The other, an MA student who had been accepted to undertake an MA Contemporary Art and Art Theory of Asia and Africa in 2015, received a call from a SOAS staff member in January informing them that they should also change to study art in antiquity. Both students expressed concern and surprise about the calls they received, with the MA student commenting that they “didn’t think that [they] could study [art in antiquity] at a scholarly level.”

Similarly, the PhD student stated that they were “unsure… if [they were] adequately equipped to undertake this project,” given that PhD students in the UK are expected to complete their degrees within 3-4 years and such a task requires years of relevant research and preparation (including language studies), which the student had only undertaken in regard to modern art practices. The PhD student expressed distress over the precarious situation they were put in by SOAS management, especially as attending SOAS has been “a lifelong dream.”

On the 18th of February, Chiu published an open letter to Valerie Amos and the head of the Alphawood Foundation questioning the decisions made on the future of these two students’ academic careers. The next day, the two students were offered scholarships of identical value to the Alphawood bursaries, allowing them to remain within their initial plans of study.

This sudden change of approach towards the students in question and the provision of two hefty scholarships by the administration within a day of complaint begs an investigation into the procurement of funding and how the budget is allocated.

While management predicts a £6.5 million shortfall in budget, it still has the money to allocate to wronged students whose voices have been heard through public complaint. Before Chiu’s public complaint, neither student had received apology or further explanation from the department on their expected change of research topic. After Chiu’s complaint, however, both students have been awarded funds equaling the generous Alphawood scholarships.

Basically there’s no ethics, no honour and no care for the students in that decision” – Dr. Angela Chiu

Chiu commented that the publicity of SOAS’ clear unethical handling of the scholarships “has already prompted questions in the UK and internationally about the competence of SOAS’ management of the donation and whether the school has actual thought through the restriction’s long-term effects on the field of Southeast Asian art.”

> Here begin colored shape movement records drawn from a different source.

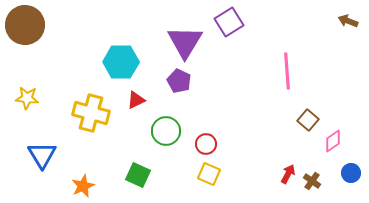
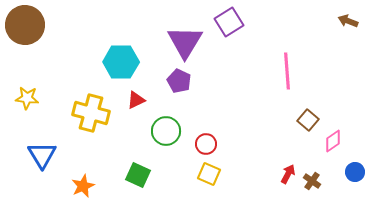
blue circle: moved 4 px right, 1 px up
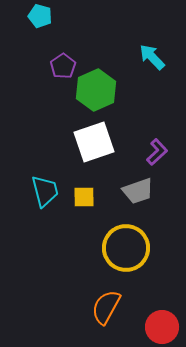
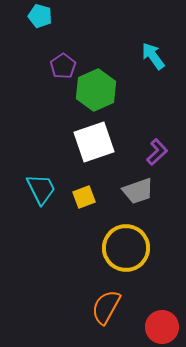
cyan arrow: moved 1 px right, 1 px up; rotated 8 degrees clockwise
cyan trapezoid: moved 4 px left, 2 px up; rotated 12 degrees counterclockwise
yellow square: rotated 20 degrees counterclockwise
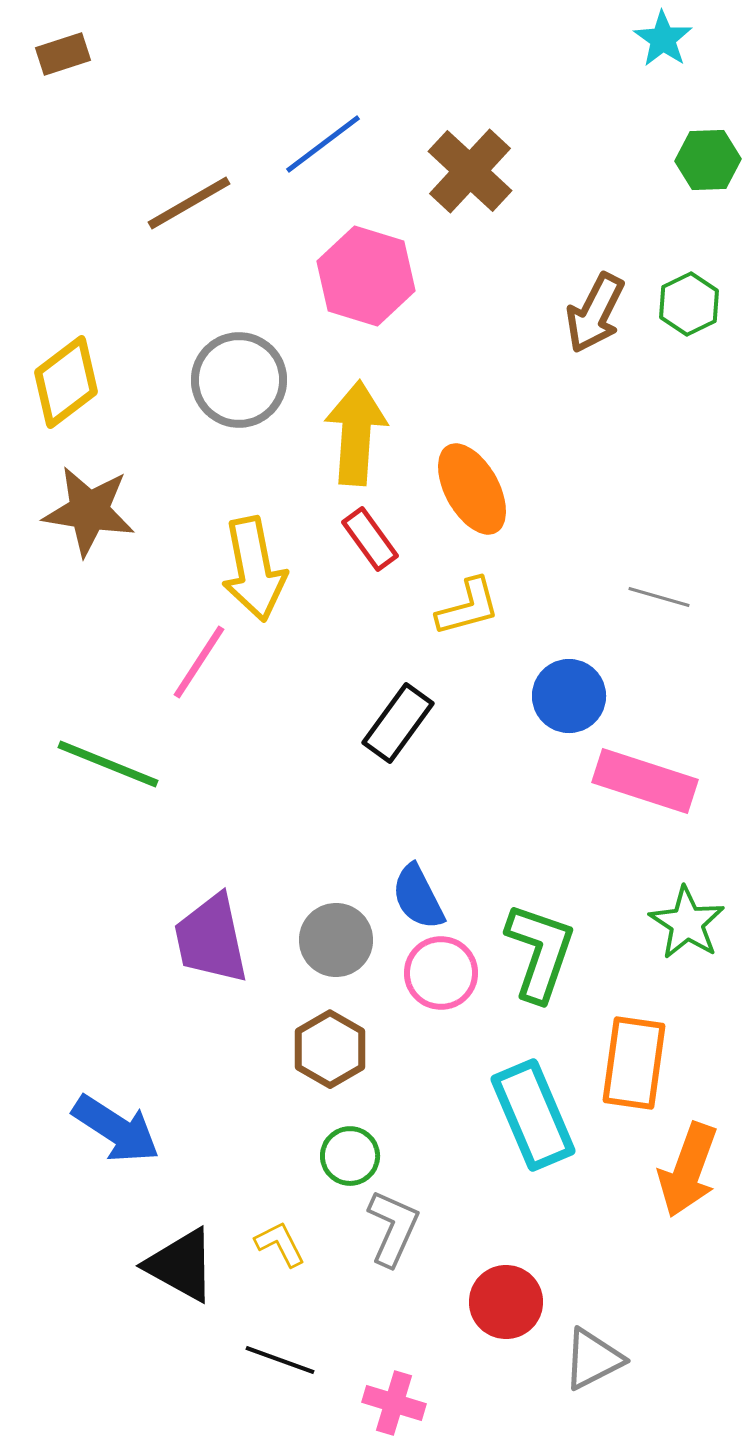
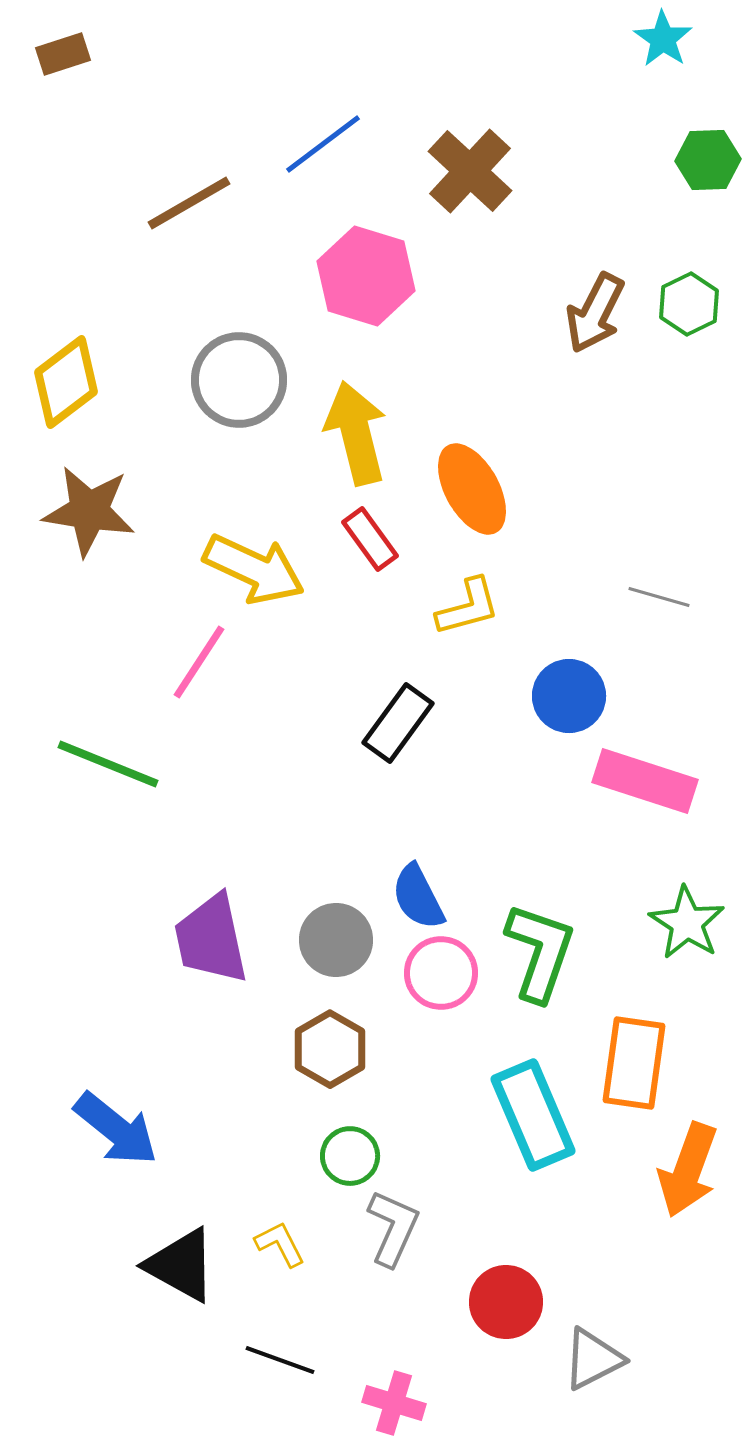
yellow arrow at (356, 433): rotated 18 degrees counterclockwise
yellow arrow at (254, 569): rotated 54 degrees counterclockwise
blue arrow at (116, 1129): rotated 6 degrees clockwise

Both Chiu, the prospective PhD student and the current MA student at SOAS expressed concerns that restricting the study of Southeast Asian art to art in antiquity is a turn towards the colonial, with Chiu stating that it could have a “distorting and regressive effect,” pulling the field back to “a colonialist paradigm of Southeast Asian societies as civilisations whose glories are long gone.”

In a time when the school is becoming increasingly commercialised, predicting a budget shortfall and thus in a deep concern over its public reputation, such a mishandling of its largest ever private donation looks precarious for an already heavily criticised management.

What we have here is this closed, cosy little system where decisions are being made and there’s no way for people internally to fix these ethical lapses and have much input where they don’t agree with the decision” – Dr. Angela Chiu

While a spokesperson for the school stated that current Alphawood scholars “will continue to be funded as they are, regardless of their area of study,” the retroactive decisions made by management in regards to the scholarships put the careers of many prospective applicants in danger. SOAS, Chiu says, has for decades been “a center for expertise in Southeast Asia.”

To deprive prospective students of the very experience that attracts them to SOAS because of the a supposed “miscommunication” seems suspect. “If money is going to be the only driving factor, how can we possibly sustain active intellectual communities?,” Chiu commented, illuminating the key fact in this case – that the desire of the donor, or management, must overpower that of the student. Unless, that is, someone like Chiu is willing to speak out against decisions made in secret.